CAWTHON'S CATHARSIS - Pied Piper of Lincoln County Strikes Again!

(07/30/2001)

By Jack Cawthon

I knew there was trouble brewing down in Big Puf when I arrived and saw Burvil reading the newspaper to Homer Bob. As you may recall, Homer Bob is an aspiring writer who has never learned to read so as to keep himself pure and uncontaminated by other writers. But, alas, Homer Bob doesn't yet realize that to become a writer one must learn to read in order to steal, a literary larceny, from others else all writing and writers would fall flatter than a house of cards built on the San Andreas fault.

I didn't learn of this fault until after I had learned to read. By then it was much too late. I wanted to become a writer, but unfortunately I went to college and took journalism, but similar to my smallpox vaccination journalism never took on me. After several tries, the smallpox vaccination scars would disappear from my arm, opposite the effect that should have occurred, and I remember a health nurse saying that I would probably be immune. She was absolutely right. I never did catch smallpox.

The same held true for journalism. I became immune after several attempts and never did catch it although I did develop some scars in unlikely places from related practices. But as with the other social diseases, I escaped pretty much unscathed.

I discovered early on that if one wanted a skill, then journalism was to writing much like welding and landscaping were to vocational training. On the other hand, if one wanted to become a writer, then write-and learn to steal. I became proficient at an early age in the latter but fortunately neither Jim Comstock nor L. T. Anderson pressed charges.

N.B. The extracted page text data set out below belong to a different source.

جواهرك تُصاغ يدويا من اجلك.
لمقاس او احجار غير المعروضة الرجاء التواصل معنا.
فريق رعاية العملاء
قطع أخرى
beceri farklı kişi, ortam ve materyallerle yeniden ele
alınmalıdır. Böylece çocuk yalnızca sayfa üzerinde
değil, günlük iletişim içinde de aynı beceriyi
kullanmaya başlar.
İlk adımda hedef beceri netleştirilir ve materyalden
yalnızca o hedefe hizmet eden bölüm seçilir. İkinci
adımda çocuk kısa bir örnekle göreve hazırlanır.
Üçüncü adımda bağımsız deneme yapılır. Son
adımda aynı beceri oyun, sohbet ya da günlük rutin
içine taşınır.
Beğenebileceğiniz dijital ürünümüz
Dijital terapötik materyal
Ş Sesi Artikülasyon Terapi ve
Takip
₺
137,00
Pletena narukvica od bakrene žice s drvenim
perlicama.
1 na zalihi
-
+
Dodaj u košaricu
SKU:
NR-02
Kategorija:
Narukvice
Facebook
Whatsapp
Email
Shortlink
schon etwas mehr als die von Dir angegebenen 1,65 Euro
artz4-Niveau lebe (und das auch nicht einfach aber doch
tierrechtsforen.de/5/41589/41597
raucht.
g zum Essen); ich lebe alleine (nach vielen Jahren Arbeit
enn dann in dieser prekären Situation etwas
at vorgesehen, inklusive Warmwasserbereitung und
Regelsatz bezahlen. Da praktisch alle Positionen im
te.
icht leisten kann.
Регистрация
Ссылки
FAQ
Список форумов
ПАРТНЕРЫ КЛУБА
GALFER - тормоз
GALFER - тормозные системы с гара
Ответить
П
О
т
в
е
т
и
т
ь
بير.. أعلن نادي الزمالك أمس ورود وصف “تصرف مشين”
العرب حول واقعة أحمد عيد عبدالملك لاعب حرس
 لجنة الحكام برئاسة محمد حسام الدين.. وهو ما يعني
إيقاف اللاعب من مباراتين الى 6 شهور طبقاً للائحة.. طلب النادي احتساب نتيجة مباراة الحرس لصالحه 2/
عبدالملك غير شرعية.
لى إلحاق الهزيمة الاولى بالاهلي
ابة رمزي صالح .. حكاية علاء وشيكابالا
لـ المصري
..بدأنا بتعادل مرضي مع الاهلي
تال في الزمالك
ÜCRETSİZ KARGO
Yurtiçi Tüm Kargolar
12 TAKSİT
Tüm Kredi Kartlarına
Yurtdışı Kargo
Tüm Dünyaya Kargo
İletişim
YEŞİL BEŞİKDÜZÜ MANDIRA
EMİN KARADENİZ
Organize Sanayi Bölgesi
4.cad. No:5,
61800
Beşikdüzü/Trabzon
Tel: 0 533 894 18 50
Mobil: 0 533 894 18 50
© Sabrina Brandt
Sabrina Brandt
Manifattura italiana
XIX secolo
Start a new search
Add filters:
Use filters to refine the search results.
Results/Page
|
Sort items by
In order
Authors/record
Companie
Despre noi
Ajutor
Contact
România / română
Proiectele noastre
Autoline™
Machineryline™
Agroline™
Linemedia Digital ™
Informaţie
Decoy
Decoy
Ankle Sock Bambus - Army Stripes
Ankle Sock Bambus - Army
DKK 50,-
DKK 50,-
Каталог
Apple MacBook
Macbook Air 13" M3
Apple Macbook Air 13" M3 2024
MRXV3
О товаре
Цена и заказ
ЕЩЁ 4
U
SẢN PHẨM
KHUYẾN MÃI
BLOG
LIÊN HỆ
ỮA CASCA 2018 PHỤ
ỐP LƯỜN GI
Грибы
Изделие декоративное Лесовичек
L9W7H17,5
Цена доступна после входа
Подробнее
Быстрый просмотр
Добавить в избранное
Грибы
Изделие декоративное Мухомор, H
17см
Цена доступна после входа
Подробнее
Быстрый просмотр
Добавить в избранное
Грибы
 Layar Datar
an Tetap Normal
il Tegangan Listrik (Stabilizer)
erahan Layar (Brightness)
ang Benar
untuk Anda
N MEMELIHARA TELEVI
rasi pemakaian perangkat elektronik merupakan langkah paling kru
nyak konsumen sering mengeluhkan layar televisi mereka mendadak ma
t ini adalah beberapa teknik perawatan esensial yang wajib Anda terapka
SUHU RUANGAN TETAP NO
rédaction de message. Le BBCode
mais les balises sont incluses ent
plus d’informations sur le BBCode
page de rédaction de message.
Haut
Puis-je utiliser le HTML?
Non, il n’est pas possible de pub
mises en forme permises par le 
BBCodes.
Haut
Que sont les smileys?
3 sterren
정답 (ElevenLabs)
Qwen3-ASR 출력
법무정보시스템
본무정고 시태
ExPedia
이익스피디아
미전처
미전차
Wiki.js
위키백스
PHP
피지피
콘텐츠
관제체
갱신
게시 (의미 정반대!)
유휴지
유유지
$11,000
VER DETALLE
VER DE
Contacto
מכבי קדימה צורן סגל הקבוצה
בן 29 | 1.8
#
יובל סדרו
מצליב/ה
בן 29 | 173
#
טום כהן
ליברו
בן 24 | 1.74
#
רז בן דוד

But Homer Bob is still naïve. He believes that what is read to him from the newspaper is pure and uncontaminated literature. Would anyone trained in journalism lie? As a result, he sometimes becomes emotional as he lets himself become completely absorbed in the news of the day. Or as much as Burvil will read to him.

Burvil learned long ago not to read Charleston Gazette editorials to him after one fateful day when the poor man became so hysterical that old Doc Absolom was called in to administer a sedative of pennyroyal in a 98 percent alcohol solution to calm him down. As I recall, that editorial consisted of a Christmas theme of peace and goodwill on earth, but the Gazette writer implied that only those who voted Democratic would ever achieve it.

Now, Burvil was once again reading a news story, and I could see the tightening in Homer Bob's jaw and the glint in his eyes. When he could stand it no longer, he banged his fist on the table and exclaimed loudly, "Hits thet danged Pied Piper agin!" "When's people goin' to learn they ye gotta pay the Piper or suffer the calamities?" he asked, I hoped rhetorically, as I didn't know the answer or even the basis for the question.

By looking over Burvil's shoulder I saw that he was reading from an Associated Press story that stated that West Virginia had lost 9 percent of its child population in the last decade. In the 1990 census there were 444,000 children; in 2000 that number was down more than 40,000. Even worse, in 1980 there were 559,000 children. Somewhere over the 20 years more than 100,000 children were missing.

"Hits them people in Lincoln County," Homer Bob proclaimed. Finally, it began to sink in. Although the legend of the Pied Piper took place in Hamelin, a German city, over the years the location had shifted with oral telling to Hamlin in Lincoln County, West Virginia. You may recall, that the Pied Piper was called in to rid the town of its rats. When the townspeople refused to pay after he had accomplished the task he took up his pipe once again and playing a lively tune the children followed him to a place under a mountain and were never seen again.

I could see that Homer Bob had taken that story to heart, including the revisionist version. All of those children missing in the census had been lured away after the citizens of Hamlin had refused to pay the Piper. He even had a new twist to an old story. Seems the rats the Piper had been called in to exterminate weren't the rodent type at all, but were southern West Virginia politicians who have plagued our state unmercifully.

But there was no soothing Homer Bob. He had heard the story as it was presented in the newspaper and he had formed his own opinion. Here, dear reader, is where you must ever be on guard. Don't believe everything you read, even in cyberspace. Except, of course, what you read here. I studied journalism, including the day we were taught ethics. Trust me!

When I slipped out of the room Burvil had rolled up the newspaper but Homer Bob was still agitated. I heard him scream, "Should've D-conned the whole pack!"